Ma was just doing whatever she could to keep her mind off what she was feeling. But the hearses kept rolling down Dorchester Street, where in better days we’d watched the St. Paddy’s Day parade and the antibusing motorcades. And every time it was another Southie mother’s turn to see her child off at Jackie O’Brien’s, it brought Ma right back to reality. She started going to all the wakes, even if she didn’t know the family, and in about a year she counted that she’d been to thirty-two, all dead from suicide, drugs, or crime.

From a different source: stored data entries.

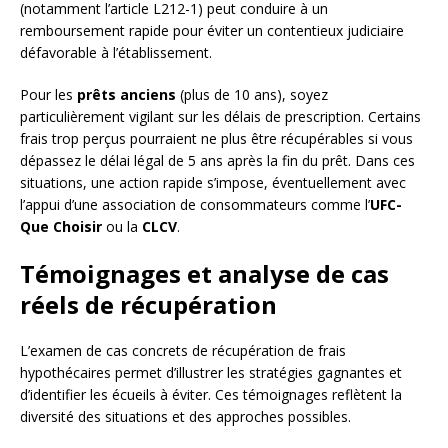
(notamment l’article L212-1) peut conduire à un
remboursement rapide pour éviter un contentieux judiciaire
défavorable à l’établissement.
Pour les
prêts anciens
(plus de 10 ans), soyez
particulièrement vigilant sur les délais de prescription. Certains
frais trop perçus pourraient ne plus être récupérables si vous
dépassez le délai légal de 5 ans après la fin du prêt. Dans ces
situations, une action rapide s’impose, éventuellement avec
l’appui d’une association de consommateurs comme l’
UFC-
Que Choisir
ou la
CLCV
.
Témoignages et analyse de cas
réels de récupération
L’examen de cas concrets de récupération de frais
hypothécaires permet d’illustrer les stratégies gagnantes et
d’identifier les écueils à éviter. Ces témoignages reflètent la
diversité des situations et des approches possibles.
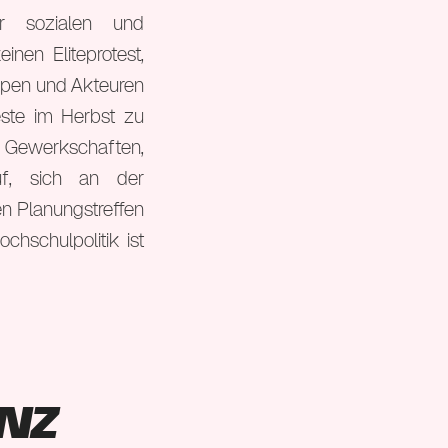
r sozialen und
nen Eliteprotest,
ppen und Akteuren
este im Herbst zu
ewerkschaften,
uf, sich an der
en Planungstreffen
chschulpolitik ist
nz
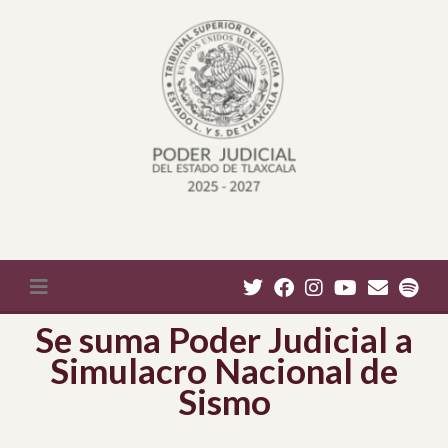
Se suma Poder Judicial a
Simulacro Nacional de
Sismo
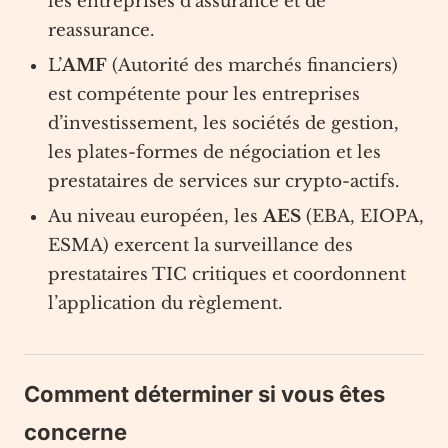
les entreprises d’assurance et de
reassurance.
L’
AMF
(Autorité des marchés financiers)
est compétente pour les entreprises
d’investissement, les sociétés de gestion,
les plates-formes de négociation et les
prestataires de services sur crypto-actifs.
Au niveau européen, les
AES
(EBA, EIOPA,
ESMA) exercent la surveillance des
prestataires TIC critiques et coordonnent
l’application du règlement.
Comment déterminer si vous êtes
concerne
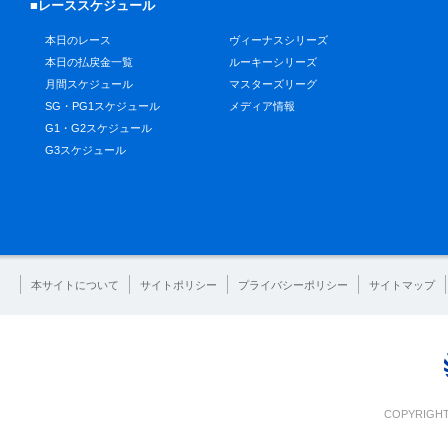
■レーススケジュール
本日のレース
ヴィーナスシリーズ
本日の払戻金一覧
ルーキーシリーズ
月間スケジュール
マスターズリーグ
SG・PG1スケジュール
メディア情報
G1・G2スケジュール
G3スケジュール
本サイトについて
サイトポリシー
プライバシーポリシー
サイトマップ
COPYRIGHT 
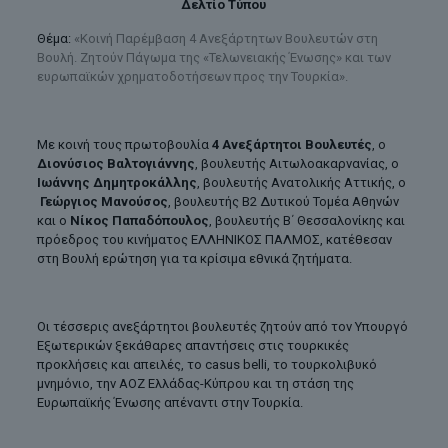
Δελτίο Τύπου
Θέμα:
«Κοινή Παρέμβαση 4 Ανεξάρτητων Βουλευτών στη
Βουλή. Ζητούν Πάγωμα της «Τελωνειακής Ένωσης» και των
ευρωπαϊκών χρηματοδοτήσεων προς την Τουρκία».
Με κοινή τους πρωτοβουλία
4 Ανεξάρτητοι Βουλευτές
, ο
Διονύσιος Βαλτογιάννης
, βουλευτής Αιτωλοακαρνανίας, ο
Ιωάννης Δημητροκάλλης
, βουλευτής Ανατολικής Αττικής, ο
Γεώργιος Μανούσος
, βουλευτής Β2 Δυτικού Τομέα Αθηνών
και ο
Νίκος Παπαδόπουλος
, βουλευτής Β΄ Θεσσαλονίκης και
πρόεδρος του κινήματος ΕΛΛΗΝΙΚΟΣ ΠΑΛΜΟΣ, κατέθεσαν
στη Βουλή ερώτηση για τα κρίσιμα εθνικά ζητήματα.
Οι τέσσερις ανεξάρτητοι βουλευτές ζητούν από τον Υπουργό
Εξωτερικών ξεκάθαρες απαντήσεις στις τουρκικές
προκλήσεις και απειλές, το casus belli, το τουρκολιβυκό
μνημόνιο, την ΑΟΖ Ελλάδας-Κύπρου και τη στάση της
Ευρωπαϊκής Ένωσης απέναντι στην Τουρκία.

Ma started hanging out with other women whose sons or daughters had died, and she started cutting some of their hair too—until they learned to make sure they went to the hairdresser’s on a regular basis so Ma wouldn’t have them walking down Broadway in one of those new-fangled cosmopolitan hairdos she was bringing to Southie from the gay clubs.
After attending numerous wakes within a single year in which the dead are all young victims of either drugs or violence, Michael Patrick MacDonald seriously considers suicide. Instead he gets busy finishing his education, working with the African-American poor in adjacent Roxbury, and helping to organize the Boston Police gun buy-back program, which proved a great success in Charlestown—another self-destroying Boston Irish enclave—and in Southie itself.
One has waited for someone to tell the truth about South Boston for a long time, to show it as the hellish place and ethnic trap that it is. All Souls is a memoir filled with desperation and despair, but there is also hope in it, as Michael Patrick moves back into the community from which he had fled and admits to his continuing love for it. A blurb by Malachy McCourt, Frank’s younger brother, says of All Souls that “it will leave you weeping and laughing uproariously.” For me there are few laughs, most of these elicited by Ma’s adventures in love, in easy-come easy-go wedlock, and in nights of music-making in South Boston bars, where as an aging woman she continues to wear a miniskirt and spike heels.
Ma ends up living in Colorado, just like any ordinary, middle-class retiree. MacDonald’s truthful account lacks any trace of ego-tripping, vengefulness, hidden agendas, or confessional wallowing. His discovery of his vocation in neighborhood activism is a refreshing change from most memoirs, which so often, even in a modest account like ‘Tis, are largely concerned with describing an ascent to celebrityhood.